= BRIEF =
Only lines holding "ЖУРНАЛ" are needed; copy each of them from the data below.

[Saved entries]
_ _ _ _ _ _ _
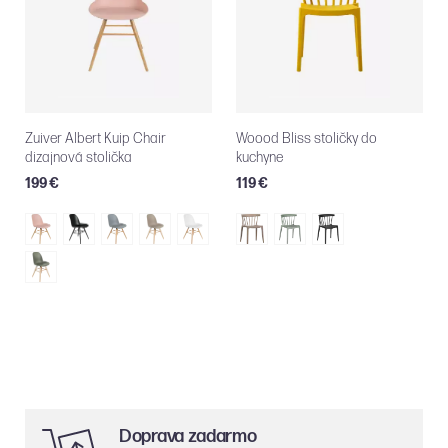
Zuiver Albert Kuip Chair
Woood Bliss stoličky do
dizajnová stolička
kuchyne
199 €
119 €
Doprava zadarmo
_ _ _ _ _ _ _
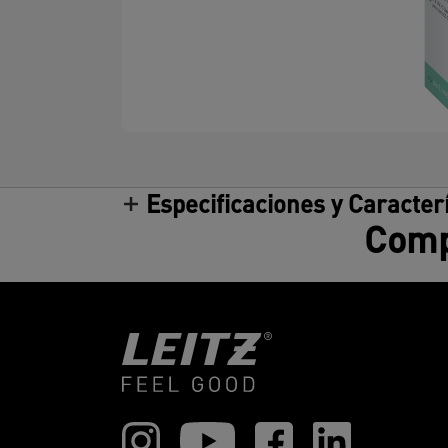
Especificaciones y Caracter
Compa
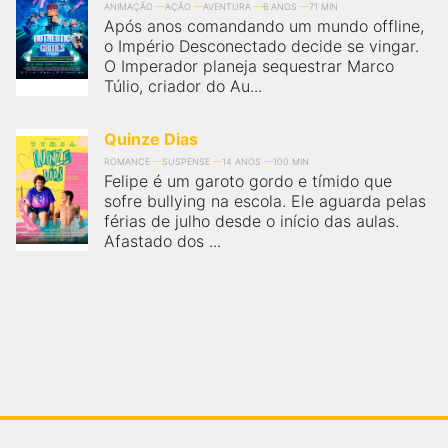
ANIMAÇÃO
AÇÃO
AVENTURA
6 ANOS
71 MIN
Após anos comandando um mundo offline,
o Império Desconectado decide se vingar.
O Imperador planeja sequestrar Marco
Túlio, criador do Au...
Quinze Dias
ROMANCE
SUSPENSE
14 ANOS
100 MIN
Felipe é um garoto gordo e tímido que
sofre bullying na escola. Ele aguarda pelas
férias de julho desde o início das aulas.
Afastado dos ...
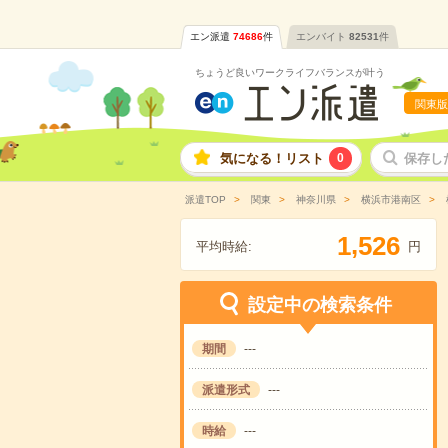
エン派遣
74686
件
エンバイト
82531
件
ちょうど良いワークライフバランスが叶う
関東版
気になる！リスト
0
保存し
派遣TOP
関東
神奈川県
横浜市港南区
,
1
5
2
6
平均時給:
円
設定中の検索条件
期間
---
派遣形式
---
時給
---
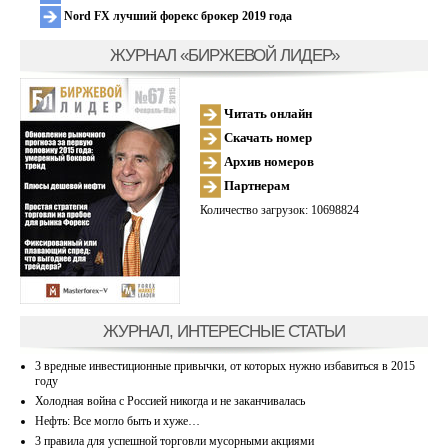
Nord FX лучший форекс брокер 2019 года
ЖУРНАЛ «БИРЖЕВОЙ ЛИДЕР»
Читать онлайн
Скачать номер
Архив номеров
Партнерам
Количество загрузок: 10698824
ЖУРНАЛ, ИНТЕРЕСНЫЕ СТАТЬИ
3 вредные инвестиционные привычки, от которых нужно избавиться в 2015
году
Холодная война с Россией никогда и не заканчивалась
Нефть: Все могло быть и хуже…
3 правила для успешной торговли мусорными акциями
_ _ _ _ _ _ _
= THE ANSWER =
ЖУРНАЛ «БИРЖЕВОЙ ЛИДЕР»
ЖУРНАЛ, ИНТЕРЕСНЫЕ СТАТЬИ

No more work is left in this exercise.